### WHAT THE TASK ASKS:
Print exactly the first lines of the records. Stop after the line containing "Display Driver Uninstaller 는", and leave every picture out.

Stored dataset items
=== Begin Enclosure ===

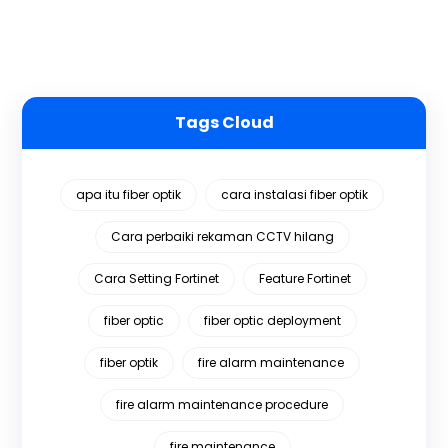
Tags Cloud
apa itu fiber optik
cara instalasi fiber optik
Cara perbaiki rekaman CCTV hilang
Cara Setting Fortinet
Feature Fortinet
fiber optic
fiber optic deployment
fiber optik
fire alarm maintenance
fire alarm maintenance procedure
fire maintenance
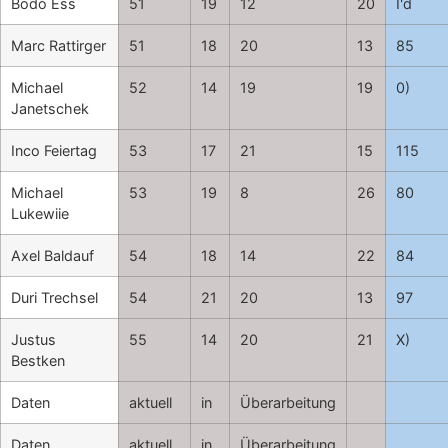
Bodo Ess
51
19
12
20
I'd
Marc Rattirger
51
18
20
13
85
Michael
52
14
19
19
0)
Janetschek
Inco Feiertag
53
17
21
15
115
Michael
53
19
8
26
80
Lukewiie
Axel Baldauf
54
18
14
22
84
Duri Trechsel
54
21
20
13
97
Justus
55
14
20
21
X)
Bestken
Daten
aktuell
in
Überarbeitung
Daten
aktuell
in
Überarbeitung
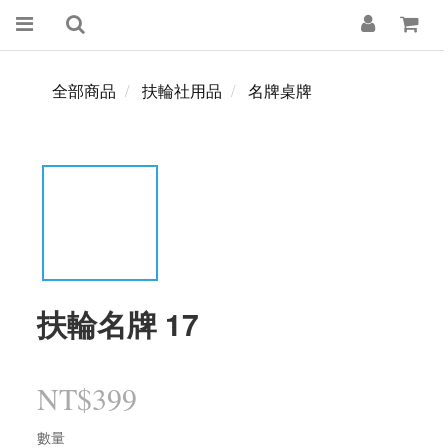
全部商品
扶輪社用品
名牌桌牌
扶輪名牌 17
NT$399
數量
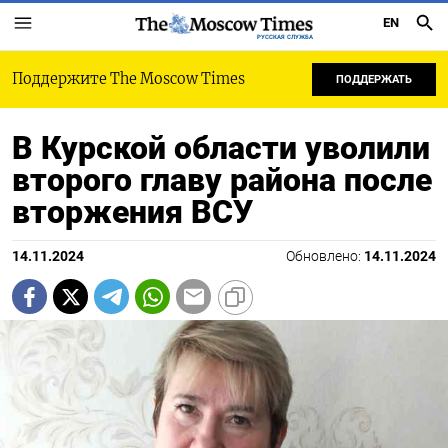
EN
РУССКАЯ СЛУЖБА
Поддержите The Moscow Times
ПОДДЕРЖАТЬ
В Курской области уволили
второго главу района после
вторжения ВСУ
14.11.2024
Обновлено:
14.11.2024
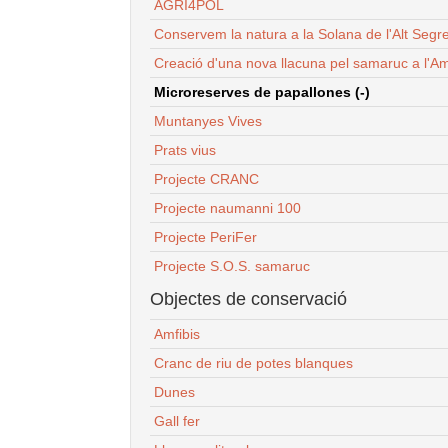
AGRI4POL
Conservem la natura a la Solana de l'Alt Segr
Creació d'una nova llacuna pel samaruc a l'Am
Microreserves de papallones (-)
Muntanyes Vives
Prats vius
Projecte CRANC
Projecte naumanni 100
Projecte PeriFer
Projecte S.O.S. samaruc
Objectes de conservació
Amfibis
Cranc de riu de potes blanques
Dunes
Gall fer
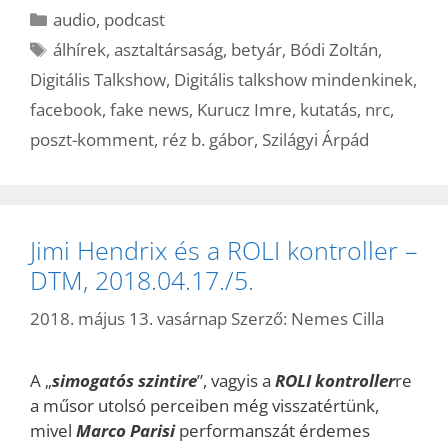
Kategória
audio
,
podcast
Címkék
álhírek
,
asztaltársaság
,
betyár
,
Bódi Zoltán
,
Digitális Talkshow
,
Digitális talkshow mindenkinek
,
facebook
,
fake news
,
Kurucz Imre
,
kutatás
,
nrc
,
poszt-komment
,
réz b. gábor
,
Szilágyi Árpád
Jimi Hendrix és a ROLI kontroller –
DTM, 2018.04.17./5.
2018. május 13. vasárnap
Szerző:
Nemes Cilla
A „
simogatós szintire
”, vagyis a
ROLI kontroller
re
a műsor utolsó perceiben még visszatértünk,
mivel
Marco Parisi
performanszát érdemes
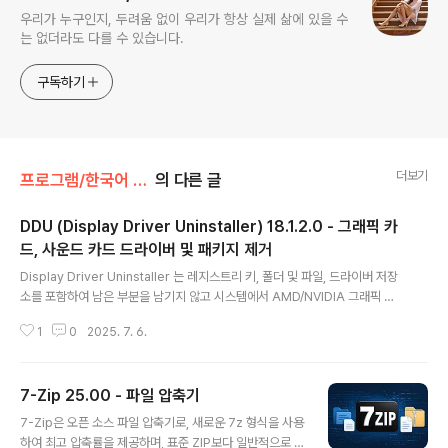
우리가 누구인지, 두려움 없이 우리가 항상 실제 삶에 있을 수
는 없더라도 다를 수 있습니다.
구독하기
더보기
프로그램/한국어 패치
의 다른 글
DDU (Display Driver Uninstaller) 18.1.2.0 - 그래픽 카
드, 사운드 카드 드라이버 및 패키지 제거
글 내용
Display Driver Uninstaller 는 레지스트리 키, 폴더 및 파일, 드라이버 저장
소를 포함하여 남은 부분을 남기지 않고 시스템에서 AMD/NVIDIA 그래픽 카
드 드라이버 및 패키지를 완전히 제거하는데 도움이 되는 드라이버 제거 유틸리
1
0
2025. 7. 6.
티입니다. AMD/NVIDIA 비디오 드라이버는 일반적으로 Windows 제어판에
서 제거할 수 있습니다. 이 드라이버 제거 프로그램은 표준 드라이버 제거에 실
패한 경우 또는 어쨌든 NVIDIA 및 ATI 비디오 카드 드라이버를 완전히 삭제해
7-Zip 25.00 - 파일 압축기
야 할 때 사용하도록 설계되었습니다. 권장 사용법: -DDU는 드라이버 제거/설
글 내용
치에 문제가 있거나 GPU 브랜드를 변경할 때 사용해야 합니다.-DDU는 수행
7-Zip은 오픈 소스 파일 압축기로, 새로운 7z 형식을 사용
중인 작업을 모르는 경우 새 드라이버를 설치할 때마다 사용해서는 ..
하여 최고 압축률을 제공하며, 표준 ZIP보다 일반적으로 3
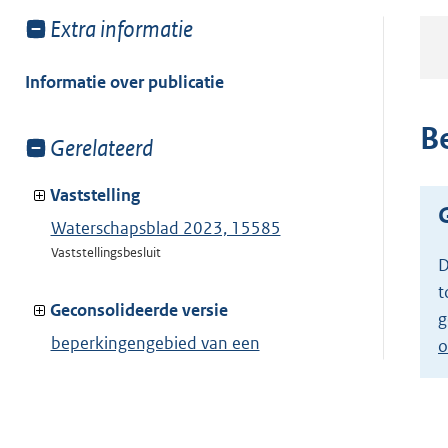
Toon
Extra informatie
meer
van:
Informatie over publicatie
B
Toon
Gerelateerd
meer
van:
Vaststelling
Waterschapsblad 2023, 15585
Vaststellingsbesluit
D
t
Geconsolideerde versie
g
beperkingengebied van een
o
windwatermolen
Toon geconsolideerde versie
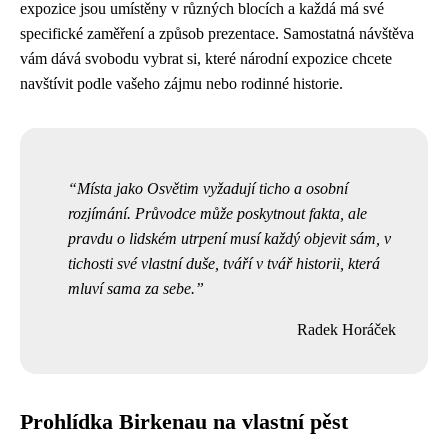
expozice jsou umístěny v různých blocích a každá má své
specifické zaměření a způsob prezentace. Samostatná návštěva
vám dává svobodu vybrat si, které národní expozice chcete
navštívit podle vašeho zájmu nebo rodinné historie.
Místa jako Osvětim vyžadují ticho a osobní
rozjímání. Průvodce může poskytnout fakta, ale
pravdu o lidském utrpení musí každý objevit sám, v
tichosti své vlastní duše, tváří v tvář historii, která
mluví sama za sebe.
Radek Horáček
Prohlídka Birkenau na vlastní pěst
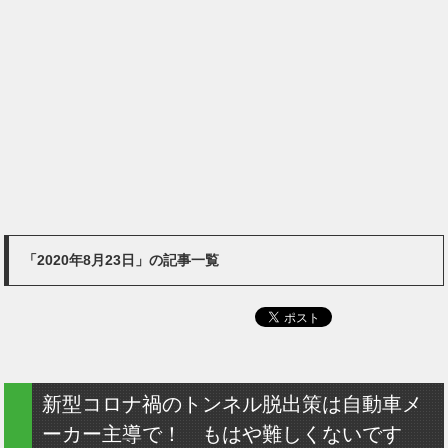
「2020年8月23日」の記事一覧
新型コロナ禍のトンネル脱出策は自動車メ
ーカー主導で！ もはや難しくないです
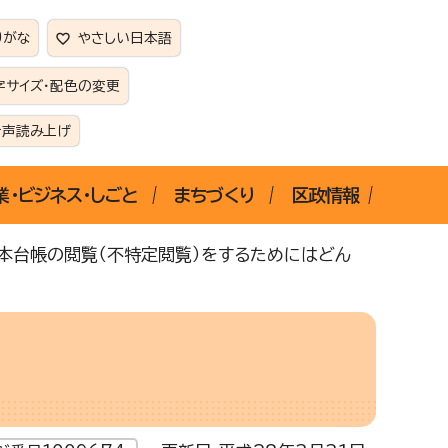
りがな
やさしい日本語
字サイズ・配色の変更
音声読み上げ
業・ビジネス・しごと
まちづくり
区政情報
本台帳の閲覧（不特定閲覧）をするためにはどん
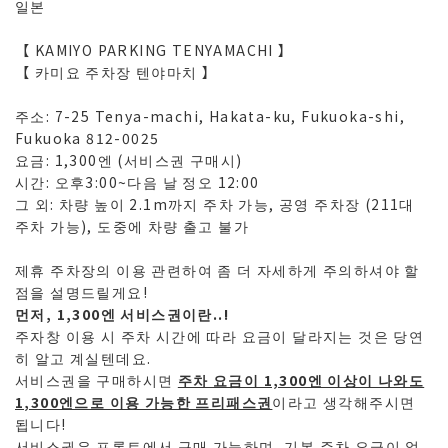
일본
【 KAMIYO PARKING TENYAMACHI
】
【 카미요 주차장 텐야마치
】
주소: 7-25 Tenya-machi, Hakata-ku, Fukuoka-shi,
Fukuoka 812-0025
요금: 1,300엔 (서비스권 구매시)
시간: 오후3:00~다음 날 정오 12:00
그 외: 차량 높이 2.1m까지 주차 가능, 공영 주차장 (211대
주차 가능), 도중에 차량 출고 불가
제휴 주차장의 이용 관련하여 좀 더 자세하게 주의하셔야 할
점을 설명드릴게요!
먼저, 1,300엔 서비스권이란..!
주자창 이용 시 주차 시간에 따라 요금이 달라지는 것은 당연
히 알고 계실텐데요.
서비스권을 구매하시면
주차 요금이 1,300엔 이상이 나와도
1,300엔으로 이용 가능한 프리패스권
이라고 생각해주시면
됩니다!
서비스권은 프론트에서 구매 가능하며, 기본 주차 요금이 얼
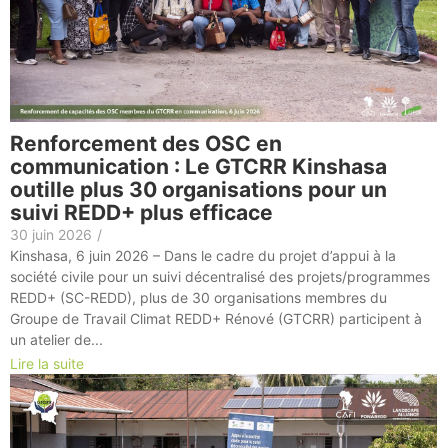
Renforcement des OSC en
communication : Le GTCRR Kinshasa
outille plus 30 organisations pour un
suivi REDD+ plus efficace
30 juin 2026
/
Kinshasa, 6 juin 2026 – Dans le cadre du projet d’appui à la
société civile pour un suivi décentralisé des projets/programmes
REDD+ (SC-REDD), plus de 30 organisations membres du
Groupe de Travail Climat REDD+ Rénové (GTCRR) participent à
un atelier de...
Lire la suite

=== End Enclosure ===

### YOUR SOLUTION:
Tags Cloud
apa itu fiber optik
cara instalasi fiber optik
Cara perbaiki rekaman CCTV hilang
Cara Setting Fortinet
Feature Fortinet
fiber optic
fiber optic deployment
fiber optik
fire alarm maintenance
fire alarm maintenance procedure
fire maintenance
Bodo Ess
51
19
12
20
I'd
Marc Rattirger
51
18
20
13
85
Michael
52
14
19
19
0)
Janetschek
Inco Feiertag
53
17
21
15
115
Michael
53
19
8
26
80
Lukewiie
Axel Baldauf
54
18
14
22
84
Duri Trechsel
54
21
20
13
97
Justus
55
14
20
21
X)
Bestken
Daten
aktuell
in
Überarbeitung
Daten
aktuell
in
Überarbeitung
全部商品
扶輪社用品
名牌桌牌
扶輪名牌 17
NT$399
數量
EN
РУССКАЯ СЛУЖБА
Поддержите The Moscow Times
ПОДДЕРЖАТЬ
В Курской области уволили
второго главу района после
вторжения ВСУ
14.11.2024
Обновлено:
14.11.2024
AGRI4POL
Conservem la natura a la Solana de l'Alt Segr
Creació d'una nova llacuna pel samaruc a l'Am
Microreserves de papallones (-)
Muntanyes Vives
Prats vius
Projecte CRANC
Projecte naumanni 100
Projecte PeriFer
Projecte S.O.S. samaruc
Objectes de conservació
Amfibis
Cranc de riu de potes blanques
Dunes
Gall fer
Kategória
audio
,
podcast
Címkék
álhírek
,
asztaltársaság
,
betyár
,
Bódi Zoltán
,
Digitális Talkshow
,
Digitális talkshow mindenkinek
,
facebook
,
fake news
,
Kurucz Imre
,
kutatás
,
nrc
,
poszt-komment
,
réz b. gábor
,
Szilágyi Árpád
Jimi Hendrix és a ROLI kontroller –
DTM, 2018.04.17./5.
2018. május 13. vasárnap
Szerző:
Nemes Cilla
A „
simogatós szintire
”, vagyis a
ROLI kontroller
re
a műsor utolsó perceiben még visszatértünk,
mivel
Marco Parisi
performanszát érdemes
우리가 누구인지, 두려움 없이 우리가 항상 실제 삶에 있을 수
는 없더라도 다를 수 있습니다.
구독하기
더보기
프로그램/한국어 패치
의 다른 글
DDU (Display Driver Uninstaller) 18.1.2.0 - 그래픽 카
드, 사운드 카드 드라이버 및 패키지 제거
글 내용
Display Driver Uninstaller 는 레지스트리 키, 폴더 및 파일, 드라이버 저장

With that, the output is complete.